There’s so much else that makes this production work in ways other “Fiddlers” have not. And cannot. One is the sheer and grand beauty of the music. It’s delivered by the Lyric Opera’s superb orchestra, which is, of course, well-practiced at matching instrumentation to character and plot. The bassoons, clarinets and brass are so communicative that their sections deserved their own curtain calls on stage. Then there’s the ensemble singing, pulled off by a huge contingent of Lyric choristers and supplements that is many times bigger and more vocally powerful than the ensemble of any musical I have ever seen. Despite the size of the group, the lyrics are articulated with exceptional precision.
The dancing in the show is mixed. The singers are required to dance. They don’t always move with precision or all that nimbly, but their ample, avid shimmying is fun to watch. In that way they are probably like real shtetl villagers. The dancers, in contrast, are thrillingly acrobatic. Jerome Robbins’ original choreography still inspires much of the dance, but most is new. Fans of the Bottle Dance and the Russian dancers of yore won’t be disappointed and may even have their benchmarks upgraded.

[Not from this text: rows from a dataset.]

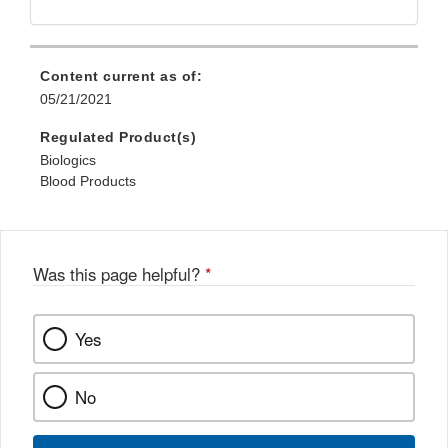
Link
Disclaimer
Content current as of:
05/21/2021
Regulated Product(s)
Biologics
Blood Products
Was this page helpful?
*
Yes
No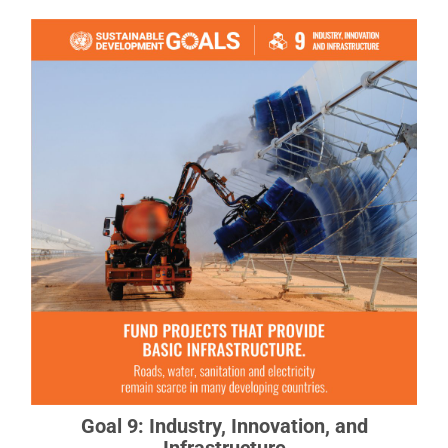
Goal 9: Industry, Innovation, and
Infrastructure
Investments in infrastructure are crucial to
achieving sustainable development.
READ MORE ABOUT GOAL 9
Goal 9: Industry, Innovation, and
Infrastructure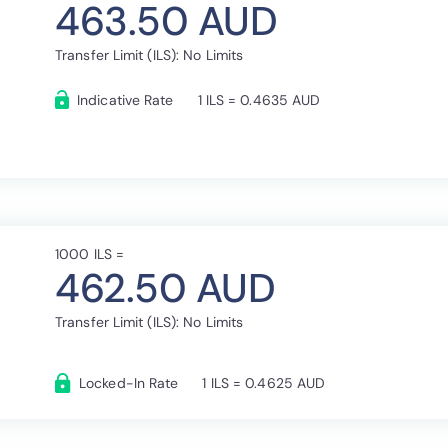
463.50 AUD
Transfer Limit (ILS): No Limits
Indicative Rate
1 ILS = 0.4635 AUD
1000 ILS =
462.50 AUD
Transfer Limit (ILS): No Limits
Locked-In Rate
1 ILS = 0.4625 AUD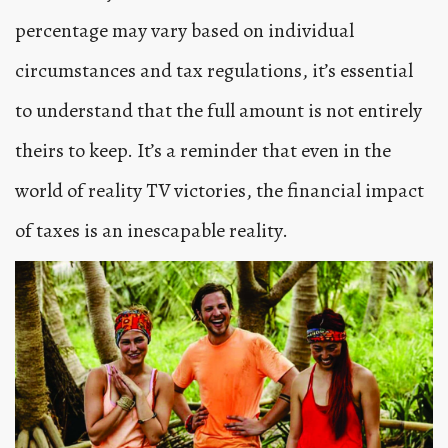
percentage may vary based on individual
circumstances and tax regulations, it’s essential
to understand that the full amount is not entirely
theirs to keep. It’s a reminder that even in the
world of reality TV victories, the financial impact
of taxes is an inescapable reality.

There’s also power in the small. The show is justly famous for its quieter moments. Steven Skybell as Tevye reprises a role he played in Yiddish in an acclaimed production directed by Joel Grey. Perhaps that experience convinced Skybell that Tevye does not need to have an overabundance of stagy and cartoonish Jewishness in order to center the show. Skybell’s monologues, in which he has man-to-God talks, have a meditative tone. “Do You Love Me,” the duet between Tevye and his wife Golde, played by Debbie Gravitte, is also unexpectedly subtle. The tone puts the marriage in the context of village life. The older couple makes virtue of the necessity of the marriage when Tevye and Golde say—less convincingly here than in other versions of the show—that they do, in fact, love each other. In this production it is hard to believe that Golde, who provides her husband with no emotional support, thinks of him as much more than a reluctant provider. Hadn’t Tevye badgered Golde into saying she loved him, she may never have given it a thought.
And then there’s the fiddler himself. In this production, he shows up as a ten-year-old-boy. It’s performed by a real ten-year-old virtuoso violinist, the aptly-named Drake Wunderlich. Wunderlich opens the show on a skateboard, wearing headphones and carrying his fiddle. He kicks off the action in a way I won’t spoil. Wunderlich also wraps the show, if “wrap” is the right word. The final bars are soloed by Wunderlich in a way that is also transporting. To learn what that is, see the show. It may never be done better and this is a very, very, very short run. Why haven’t you ordered tickets already?
“Fiddler on the Roof” at Lyric Opera of Chicago, 20 North Wacker, lyricopera.org. Through October 7, 2022.